Stream: git-wasmtime

Topic: wasmtime / issue #9349 Escape analysis for Wasm GC


view this post on Zulip Wasmtime GitHub notifications bot (Oct 01 2024 at 16:50):

fitzgen added the performance label to Issue #9349.

view this post on Zulip Wasmtime GitHub notifications bot (Oct 01 2024 at 16:50):

fitzgen added the cranelift:goal:optimize-speed label to Issue #9349.

view this post on Zulip Wasmtime GitHub notifications bot (Oct 01 2024 at 16:50):

fitzgen added the wasmtime:ref-types label to Issue #9349.

view this post on Zulip Wasmtime GitHub notifications bot (Oct 01 2024 at 16:50):

fitzgen opened issue #9349:

We could implement an escape analysis for Wasm GC types to figure out which allocations do not escape their stack frame. Then we can do unboxing/SROA, replacing a struct's fields or array elements with a set of local SSA values.

view this post on Zulip Wasmtime GitHub notifications bot (Feb 25 2025 at 17:37):

alexcrichton added the wasm-proposal:gc label to Issue #9349.

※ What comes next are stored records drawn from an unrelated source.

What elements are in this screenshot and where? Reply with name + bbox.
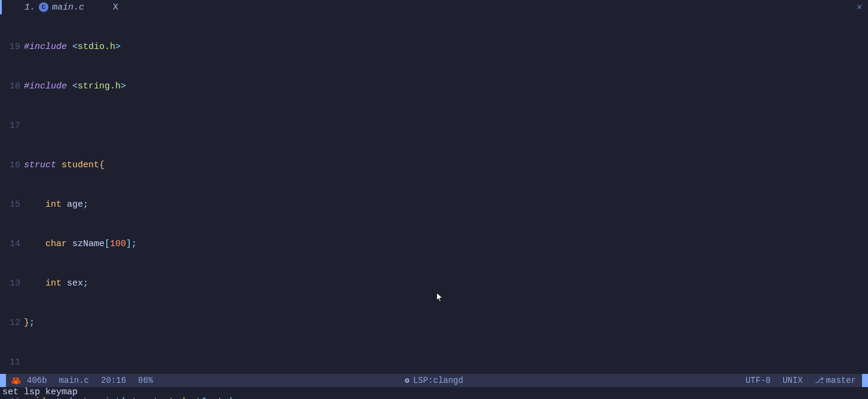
c-file-icon: C [39,2,48,12]
gear-icon: ⚙ [405,376,410,385]
gutter-line: 17 [0,119,20,133]
code-line[interactable]: int age; [24,198,868,211]
code-line[interactable] [24,356,868,369]
gutter-line: 13 [0,277,20,290]
code-line[interactable] [24,119,868,133]
gutter-line: 19 [0,41,20,54]
gutter-line: 16 [0,159,20,172]
mode-indicator [0,374,6,387]
tab-main-c[interactable]: 1. C main.c X [2,0,123,14]
crab-icon: 🦀 [6,376,21,386]
mouse-cursor-icon [436,292,444,303]
code-line[interactable]: #include <stdio.h> [24,41,868,54]
git-branch-icon: ⎇ [815,376,824,385]
status-git: ⎇master [809,376,862,385]
gutter-line: 11 [0,356,20,369]
line-gutter: 19 18 17 16 15 14 13 12 11 10 9 8 7 6 5 … [0,14,24,374]
close-icon[interactable]: X [113,2,118,13]
close-all-icon[interactable]: ✕ [857,1,862,13]
status-filesize: 406b [21,376,53,385]
code-line[interactable]: }; [24,317,868,330]
gutter-line: 12 [0,317,20,330]
code-line[interactable]: int sex; [24,277,868,290]
git-branch: master [826,376,856,385]
gutter-line: 18 [0,80,20,93]
editor[interactable]: 19 18 17 16 15 14 13 12 11 10 9 8 7 6 5 … [0,14,868,374]
gutter-line: 14 [0,238,20,251]
mode-indicator-end [862,374,868,387]
code-area[interactable]: #include <stdio.h> #include <string.h> s… [24,14,868,374]
code-line[interactable]: void student_print(struct student* stu) [24,395,868,399]
tab-bar: 1. C main.c X ✕ [0,0,868,14]
status-cursor-pos: 20:16 [95,376,132,385]
status-filename: main.c [53,376,95,385]
tab-index: 1. [24,2,35,13]
tab-filename: main.c [52,2,84,13]
status-os: UNIX [777,376,809,385]
status-encoding: UTF-8 [740,376,777,385]
code-line[interactable]: struct student{ [24,159,868,172]
code-line[interactable]: #include <string.h> [24,80,868,93]
lsp-server: clangd [433,376,463,385]
status-percent: 86% [132,376,159,385]
code-line[interactable]: char szName[100]; [24,238,868,251]
status-lsp: ⚙ LSP: clangd [405,376,464,385]
lsp-label: LSP: [413,376,433,385]
status-line: 🦀 406b main.c 20:16 86% ⚙ LSP: clangd UT… [0,374,868,387]
gutter-line: 15 [0,198,20,211]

view this post on Zulip Wasmtime GitHub notifications bot (Apr 23 2026 at 21:59):

fitzgen commented on issue #9349:

Thought about this a bit more recently.

When optimizing Wasm GC I think we will want the following pass ordering:

From there the pipeline continues as it does today:

The reason we want gc_{alloc,load,store} intrinsics is so that we can reason about them, and elide them when possible, during escape analysis. That is much harder to do if we've already exploded them into their inlined CLIF code (eg bump allocation requires branching on when we run out of capacity, GC loads and stores might require barriers which involve branching, etc).

Note that we want to do escape analysis before safepoint spilling. We don't want to make everything "escape" when we spill it to the stack, and making the analysis understand when spilling to the stack does vs doesn't count as escaping is a bit hairy. It's also unnecessary so long as escape analysis happens before safepoint spilling.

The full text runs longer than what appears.